Determine how many lines below contain the word "templates", then write that number by itself.

** DATA SHOWN follows **

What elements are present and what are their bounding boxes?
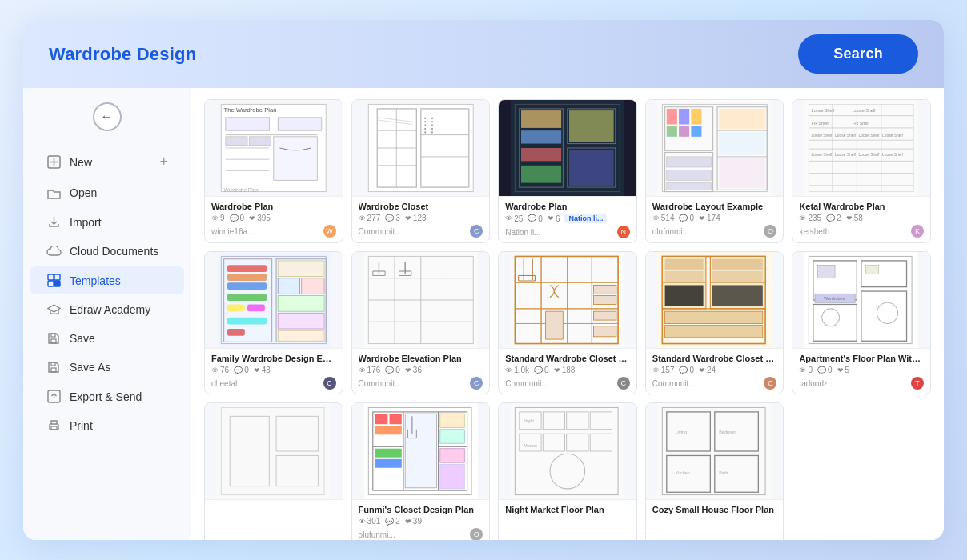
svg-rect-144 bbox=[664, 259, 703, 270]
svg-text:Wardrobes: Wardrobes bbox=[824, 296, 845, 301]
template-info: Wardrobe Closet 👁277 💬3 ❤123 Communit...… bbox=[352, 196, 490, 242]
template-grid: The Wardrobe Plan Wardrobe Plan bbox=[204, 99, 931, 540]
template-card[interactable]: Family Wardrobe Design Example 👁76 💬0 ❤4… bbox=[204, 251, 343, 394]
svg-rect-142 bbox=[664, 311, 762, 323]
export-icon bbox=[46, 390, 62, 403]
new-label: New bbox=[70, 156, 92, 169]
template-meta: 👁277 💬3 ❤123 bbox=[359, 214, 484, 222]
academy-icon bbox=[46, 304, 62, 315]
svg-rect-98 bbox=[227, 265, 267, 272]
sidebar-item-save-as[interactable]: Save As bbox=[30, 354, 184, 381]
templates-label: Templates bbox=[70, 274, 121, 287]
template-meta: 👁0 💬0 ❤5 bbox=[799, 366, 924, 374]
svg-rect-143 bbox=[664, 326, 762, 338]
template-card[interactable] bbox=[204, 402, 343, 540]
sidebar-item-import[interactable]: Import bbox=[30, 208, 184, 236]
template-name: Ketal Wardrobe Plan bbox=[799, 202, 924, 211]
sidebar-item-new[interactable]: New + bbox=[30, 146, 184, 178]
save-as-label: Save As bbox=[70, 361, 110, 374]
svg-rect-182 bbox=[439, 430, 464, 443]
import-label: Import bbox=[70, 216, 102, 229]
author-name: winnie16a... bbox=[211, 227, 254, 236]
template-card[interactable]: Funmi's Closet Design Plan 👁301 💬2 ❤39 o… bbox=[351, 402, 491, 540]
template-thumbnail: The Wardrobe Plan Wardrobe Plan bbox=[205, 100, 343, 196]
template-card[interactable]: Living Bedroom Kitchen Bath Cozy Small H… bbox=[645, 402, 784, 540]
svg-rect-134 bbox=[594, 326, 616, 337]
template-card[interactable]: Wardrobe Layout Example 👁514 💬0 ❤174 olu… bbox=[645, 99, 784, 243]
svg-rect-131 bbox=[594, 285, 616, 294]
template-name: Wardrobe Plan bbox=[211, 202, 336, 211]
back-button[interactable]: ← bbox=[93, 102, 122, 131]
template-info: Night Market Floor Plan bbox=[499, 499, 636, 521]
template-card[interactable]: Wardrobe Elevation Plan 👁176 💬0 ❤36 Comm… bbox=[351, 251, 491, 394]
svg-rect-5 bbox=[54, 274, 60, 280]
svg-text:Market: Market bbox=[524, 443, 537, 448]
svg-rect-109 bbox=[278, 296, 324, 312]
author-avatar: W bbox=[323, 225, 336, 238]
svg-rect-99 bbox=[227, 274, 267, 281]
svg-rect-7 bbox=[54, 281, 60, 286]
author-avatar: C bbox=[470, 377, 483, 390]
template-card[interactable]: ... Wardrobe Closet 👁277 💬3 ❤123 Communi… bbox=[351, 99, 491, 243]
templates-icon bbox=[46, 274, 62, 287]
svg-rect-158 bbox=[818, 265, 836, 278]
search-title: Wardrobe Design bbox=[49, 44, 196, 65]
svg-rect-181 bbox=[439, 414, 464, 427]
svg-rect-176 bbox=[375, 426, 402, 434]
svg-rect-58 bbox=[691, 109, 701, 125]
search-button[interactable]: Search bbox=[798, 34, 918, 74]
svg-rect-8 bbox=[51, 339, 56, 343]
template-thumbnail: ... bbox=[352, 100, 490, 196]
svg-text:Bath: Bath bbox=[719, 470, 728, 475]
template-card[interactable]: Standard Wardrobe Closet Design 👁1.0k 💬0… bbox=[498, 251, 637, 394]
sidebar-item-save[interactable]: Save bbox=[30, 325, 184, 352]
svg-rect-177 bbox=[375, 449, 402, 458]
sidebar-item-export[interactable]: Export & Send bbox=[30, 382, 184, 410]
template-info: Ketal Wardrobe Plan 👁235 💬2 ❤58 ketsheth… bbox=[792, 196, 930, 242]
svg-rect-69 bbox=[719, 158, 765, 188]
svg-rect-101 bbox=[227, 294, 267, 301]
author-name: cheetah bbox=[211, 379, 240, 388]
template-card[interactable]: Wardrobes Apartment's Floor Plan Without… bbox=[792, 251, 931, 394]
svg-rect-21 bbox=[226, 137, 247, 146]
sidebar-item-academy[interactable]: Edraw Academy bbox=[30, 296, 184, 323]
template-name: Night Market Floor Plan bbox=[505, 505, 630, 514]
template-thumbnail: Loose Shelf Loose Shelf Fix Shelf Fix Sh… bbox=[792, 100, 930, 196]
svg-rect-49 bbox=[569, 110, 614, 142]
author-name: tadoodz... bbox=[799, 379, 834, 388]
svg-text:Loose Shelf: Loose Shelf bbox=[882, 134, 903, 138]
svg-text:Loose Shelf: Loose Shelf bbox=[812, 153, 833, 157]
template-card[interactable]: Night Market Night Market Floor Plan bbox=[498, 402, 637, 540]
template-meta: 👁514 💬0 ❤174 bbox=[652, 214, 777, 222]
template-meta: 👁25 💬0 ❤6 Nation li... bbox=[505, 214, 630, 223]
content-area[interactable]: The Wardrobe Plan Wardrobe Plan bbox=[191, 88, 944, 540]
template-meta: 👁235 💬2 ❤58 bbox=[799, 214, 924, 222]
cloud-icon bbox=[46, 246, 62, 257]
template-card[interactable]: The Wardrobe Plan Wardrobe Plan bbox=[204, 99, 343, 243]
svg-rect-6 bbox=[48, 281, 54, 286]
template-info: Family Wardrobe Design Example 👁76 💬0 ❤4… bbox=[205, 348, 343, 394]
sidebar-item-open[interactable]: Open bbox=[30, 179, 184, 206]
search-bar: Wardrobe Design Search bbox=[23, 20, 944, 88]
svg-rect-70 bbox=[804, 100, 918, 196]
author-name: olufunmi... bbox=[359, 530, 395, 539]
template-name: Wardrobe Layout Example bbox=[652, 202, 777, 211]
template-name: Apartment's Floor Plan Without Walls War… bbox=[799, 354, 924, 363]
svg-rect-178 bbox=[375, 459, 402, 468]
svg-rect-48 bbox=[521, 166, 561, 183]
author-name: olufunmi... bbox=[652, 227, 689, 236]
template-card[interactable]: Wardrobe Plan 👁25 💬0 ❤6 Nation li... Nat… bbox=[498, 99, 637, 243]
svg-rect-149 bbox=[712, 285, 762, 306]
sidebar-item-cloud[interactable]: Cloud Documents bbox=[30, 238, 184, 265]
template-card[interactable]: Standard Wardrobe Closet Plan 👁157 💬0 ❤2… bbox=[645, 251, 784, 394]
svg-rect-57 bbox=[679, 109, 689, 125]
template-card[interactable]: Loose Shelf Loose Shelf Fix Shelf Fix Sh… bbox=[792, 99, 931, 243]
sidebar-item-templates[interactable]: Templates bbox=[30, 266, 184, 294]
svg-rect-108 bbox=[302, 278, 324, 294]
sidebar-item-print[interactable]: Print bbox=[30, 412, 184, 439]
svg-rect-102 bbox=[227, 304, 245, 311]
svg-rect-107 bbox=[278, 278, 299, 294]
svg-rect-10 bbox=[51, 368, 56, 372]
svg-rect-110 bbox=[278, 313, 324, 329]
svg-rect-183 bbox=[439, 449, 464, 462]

** End of DATA SHOWN **

**RESPONSE**
3